The corridor will also benefit from next-generation American-made trains, funded as part of a previously announced $782 million grant that will pump new life into domestic manufacturing. States will purchase 33 quick-acceleration locomotives and 120 bi-level passenger cars to operate in Illinois, Indiana, Michigan, Iowa, Missouri, California, Washington and Oregon.

Michigan is among thirty-two states throughout the U.S. and the District of Columbia that are laying the foundation for high-speed rail corridors that will link Americans with faster and more energy-efficient travel options.  To date, the U.S. Department of Transportation has invested $10.1 billion to put American communities on track towards new and expanded rail access and improved reliability, speed and frequency of existing service.


Post Link:

MDOT issues Request for Proposal for the Chicago-Detroit Rail Corridor Investment Plan

The 304-mile rail corridor is a federally designated high-speed rail corridor.

The Michigan Department of Transportation (MDOT), in partnership with the Illinois Department of Transportation, Indiana Department of Transportation, and Norfolk Southern Railway, has issued a Request for Proposal (RFP) for services of a qualified and experienced transportation (planning, environmental and engineering services) consultant or consultant team to complete a Service Development Plan and a Federal Railroad Administration (FRA) Tier-1 Environmental Impact Statement for the Chicago, Ill. — Detroit/Pontiac, Mich., Rail Corridor.

The FRA issued a Notice of Funding Availability on April 1, 2010, for the High-Speed Intercity Passenger Rail Program in the Federal Register.  In response, MDOT submitted an application, which was selected by the U.S. Department of Transportation to receive funding to develop a Passenger Rail Corridor Investment Plan.

The 304-mile corridor between Chicago and Detroit/Pontiac is part of the Chicago Hub Network and is a federally designated High-Speed Rail Corridor. The existing corridor is also one of several major branches in the hub-and-spoke passenger rail system centered in Chicago, part of the Midwest Regional Rail Initiative.

In Chicago, construction started last month on the Englewood Flyover, a $133 million project to eliminate one of the Midwest’s worst rail bottlenecks and reduce delays for passenger service. The project, made possible by $126 million in federal funding and $6.6 million in matching state funds, also will make preparations for additional tracks for expanded 110 mph service from Chicago to Detroit, Cleveland and the East Coast.

The deadline for individual firms or teams to submit responses to the RFP is Dec. 12, 2011.

More information about this project is available on the MDOT Web site on the Requests for Proposals page under Transportation Planning.


Detroit to Chicago in less than 4 hours? 3 upgrades for Michigan passenger rail

Most of the upgrades are happening along the Detroit to Chicago route. That’s because this line was designated as a high speed rail corridor by the federal government back in 1992.

With that designation comes federal grant dollars.

And recently, it has meant hundreds of millions of federal stimulus dollars.

$639.5 million of the $687.4 million being invested in Michigan’s rail system is coming from the federal government.

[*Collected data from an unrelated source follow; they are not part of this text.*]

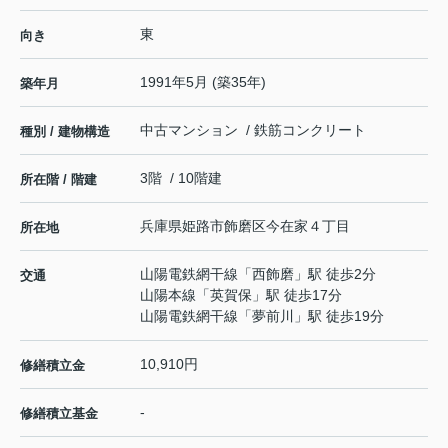
東
向き
1991年5月 (築35年)
築年月
中古マンション / 鉄筋コンクリート
種別 / 建物構造
3階 / 10階建
所在階 / 階建
兵庫県
姫路市
飾磨区今在家
４丁目
所在地
山陽電鉄網干線
「
西飾磨
」駅 徒歩2分
交通
山陽本線
「
英賀保
」駅 徒歩17分
山陽電鉄網干線
「
夢前川
」駅 徒歩19分
10,910円
修繕積立金
-
修繕積立基金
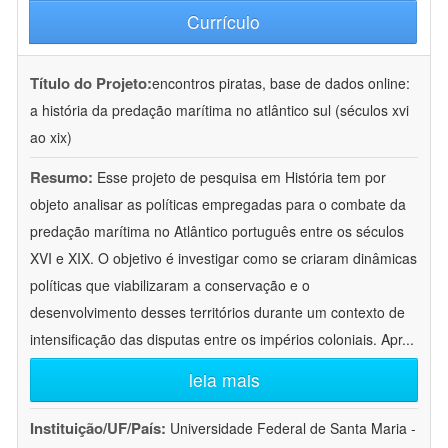
Currículo
Título do Projeto:
encontros piratas, base de dados online:
a história da predação marítima no atlântico sul (séculos xvi
ao xix)
Resumo:
Esse projeto de pesquisa em História tem por
objeto analisar as políticas empregadas para o combate da
predação marítima no Atlântico português entre os séculos
XVI e XIX. O objetivo é investigar como se criaram dinâmicas
políticas que viabilizaram a conservação e o
desenvolvimento desses territórios durante um contexto de
intensificação das disputas entre os impérios coloniais. Apr
...
leia mais
Instituição/UF/País:
Universidade Federal de Santa Maria -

The rest is made up of state and local funds.


Post Link: Detroit to Chicago in less than 4 hours? 3 upgrades for Michigan passenger rail

Details emerging on MDOT purchase of train track from Kalamazoo to Dearborn

he details about who will pay for what are beginning to emerge on Michigan Department of Transportation’s announcement last week that it will purchase a critical 135-mile segment of railroad trackbetween Kalamazoo and Dearborn.


Post Link:

Train ridership on the rise: Ann Arbor remains busiest Amtrak stop between Detroit and Chicago

University of Michigan graduate student Jon Bolenbaugh says he uses the Amtrak station in Ann Arbor about twice a month and prefers train travel over driving or flying.

“I’ve taken a lot of train rides actually,” he said, waiting to catch the train to Chicago on Friday afternoon on his way to see his girlfriend for the weekend.

“It’s cheaper in terms of the gas right now and also flying is a pain,” Bolenbaugh said. “I used to fly two or three years ago until they changed the policies and now it’s like you have to get basically groped to fly. It takes more time to actually get to the airport, fly and get out of the airport than it does just to drive there or take the train.”


Post Link:

Faster than a speeding train, number of Amtrak riders soars in Flint

Dennis Jefferson noticed something on his Amtrak trip from Charleston, Miss., to Flint this week: There’s a lot less elbow room and a lot more people on the train than there were just six months ago.

Fueled by higher gas prices and what state transportation officials say is greater awareness, the number of Amtrak riders has exploded on the Blue Water route that runs from Port Huron to Chicago and stops daily in Flint.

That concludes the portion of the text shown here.